The EU has complained that export duties on metals constitute a hidden
subsidy to Ukraine's own metal-processing industry by making it too
expensive to export the raw material to metallurgical factories abroad.
Final agreement for Ukraine to join the 151-member WTO could come as
early as the first week in February, whereupon it would gain the power
to demand concessions from Russia, its neighbour, which first applied to
join the organisation in 1993.
Mr Mandelson said he doubted Ukraine's accession to the WTO would hold
up Russia's entry, adding that Moscow's target of joining by the middle
of this year was "ambitious but doable".
Relations between Russia and Ukraine have been strained since the
so-called "Orange Revolution" in Ukraine in 2004.
Speedy western integration efforts spearheaded by Kiev's president,
Viktor Yushchenko, were derailed last year under the Moscow-leaning
government of Viktor Yanukovich.
But Kiev's western integration drive, including plans to join the WTO,
Nato and EU in the distant future, is expected to resume after the
pro-western Yulia Tymoshenko took over as premier late last year.
Earlier this week, Kiev's leaders published an open letter to Nato
asking for their country to be accepted into a so-called membership
action plan - the first of many steps towards joining the military
alliance.
The letter, signed by Mr Yushchenko, Ms Tymoshenko and parliament
speaker Arseniy Yatseniuk, asked Nato officials to accept Kiev into such
a program at the April summit in Bucharest
Russia's WTO accession has been held up by objections from the EU, the
US and other influential members, not least on the implementation of
laws protecting intellectual property rights.
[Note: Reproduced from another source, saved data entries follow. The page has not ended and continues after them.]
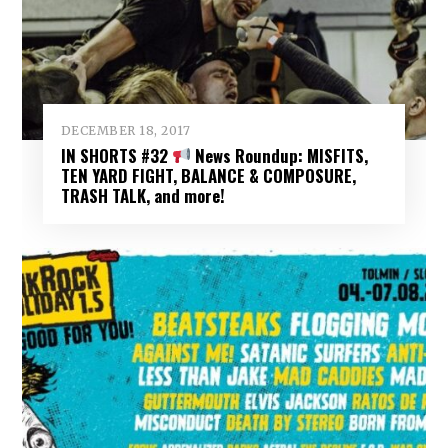
DECEMBER 18, 2017
IN SHORTS #32
News Roundup: MISFITS,
TEN YARD FIGHT, BALANCE & COMPOSURE,
TRASH TALK, and more!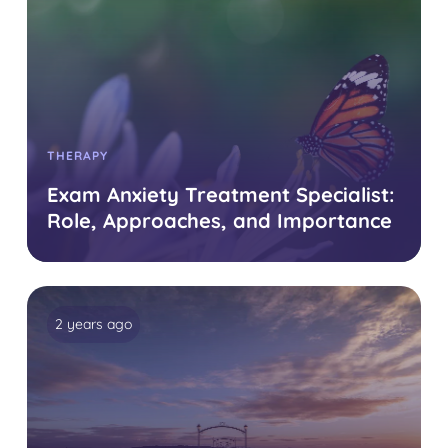
THERAPY
Exam Anxiety Treatment Specialist:
Role, Approaches, and Importance
2 years ago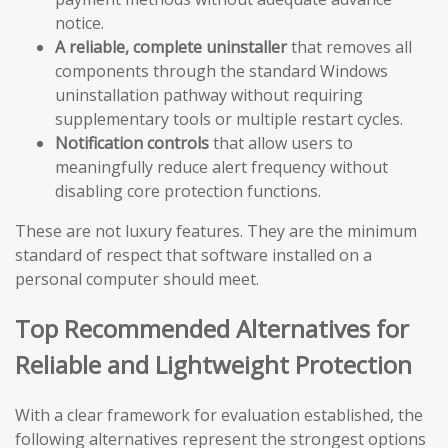
notice.
A reliable, complete uninstaller
that removes all
components through the standard Windows
uninstallation pathway without requiring
supplementary tools or multiple restart cycles.
Notification controls
that allow users to
meaningfully reduce alert frequency without
disabling core protection functions.
These are not luxury features. They are the minimum
standard of respect that software installed on a
personal computer should meet.
Top Recommended Alternatives for
Reliable and Lightweight Protection
With a clear framework for evaluation established, the
following alternatives represent the strongest options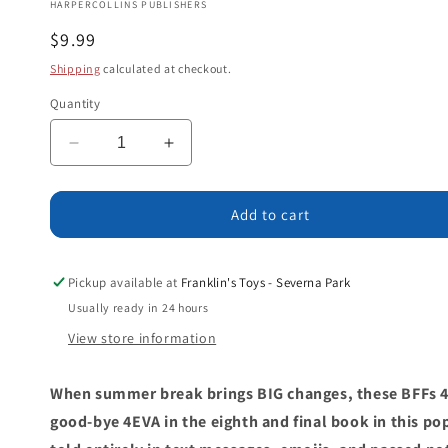
HARPERCOLLINS PUBLISHERS
Regular
$9.99
price
Shipping
calculated at checkout.
Quantity
Decrease
Increase
quantity
quantity
for
for
TBH
TBH
Add to cart
#8:
#8:
TBH,
TBH,
I
I
Pickup available at
Franklin's Toys - Severna Park
Don’t
Don’t
Usually ready in 24 hours
Want
Want
View store information
to
to
Say
Say
Good-
Good-
When summer break brings BIG changes, these BFFs 
bye
bye
good-bye 4EVA in the eighth and final book in this po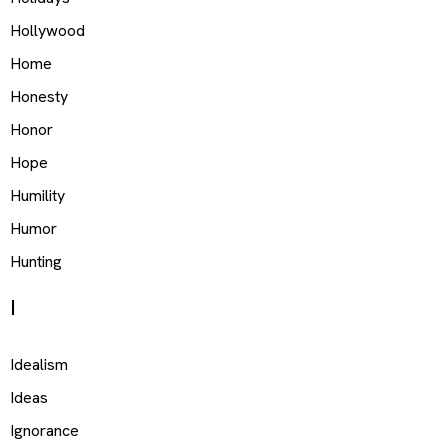
Hollywood
Home
Honesty
Honor
Hope
Humility
Humor
Hunting
I
Idealism
Ideas
Ignorance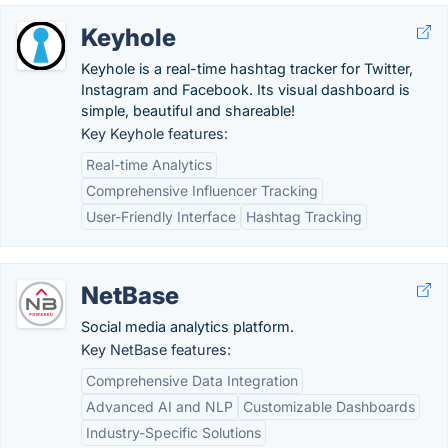
Keyhole
Keyhole is a real-time hashtag tracker for Twitter,
Instagram and Facebook. Its visual dashboard is
simple, beautiful and shareable!
Key Keyhole features:
Real-time Analytics
Comprehensive Influencer Tracking
User-Friendly Interface
Hashtag Tracking
NetBase
Social media analytics platform.
Key NetBase features:
Comprehensive Data Integration
Advanced AI and NLP
Customizable Dashboards
Industry-Specific Solutions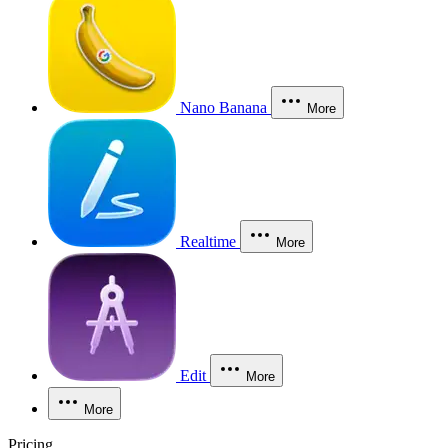
Nano Banana
More
Realtime
More
Edit
More
More
Pricing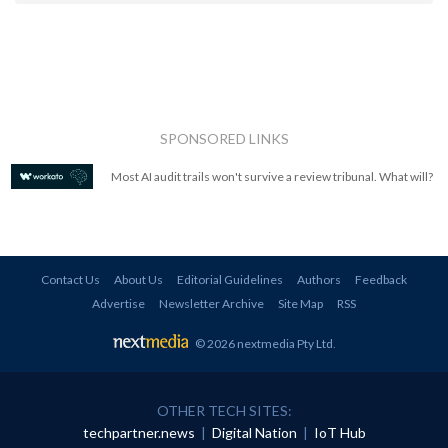
SPONSORED LINKS
Most AI audit trails won't survive a review tribunal. What will?
Contact Us
About Us
Editorial Guidelines
Authors
Feedback
Advertise
Newsletter Archive
Site Map
RSS
© 2026 nextmedia Pty Ltd
.
OTHER TECH SITES:
techpartner.news
|
Digital Nation
|
IoT Hub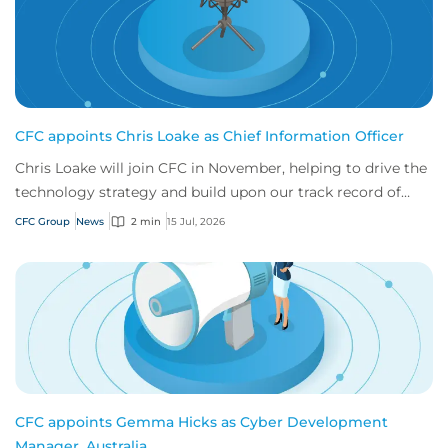
CFC appoints Chris Loake as Chief Information Officer
Chris Loake will join CFC in November, helping to drive the
technology strategy and build upon our track record of
innovation.
CFC Group
News
2 min
15 Jul, 2026
CFC appoints Gemma Hicks as Cyber Development
Manager, Australia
The US music and movie
industry in particular has complained that counterfeiting is rife in
Russia and that the judicial system is unable or unwilling to stop it.
Mr Mandelson said EU farmers should not fear competition from Ukraine,
which has a highly productive agricultural sector and is one of the
world's largest wheat growers. "As far as wheat is concerned there is
plenty of demand to go round at the moment," he said.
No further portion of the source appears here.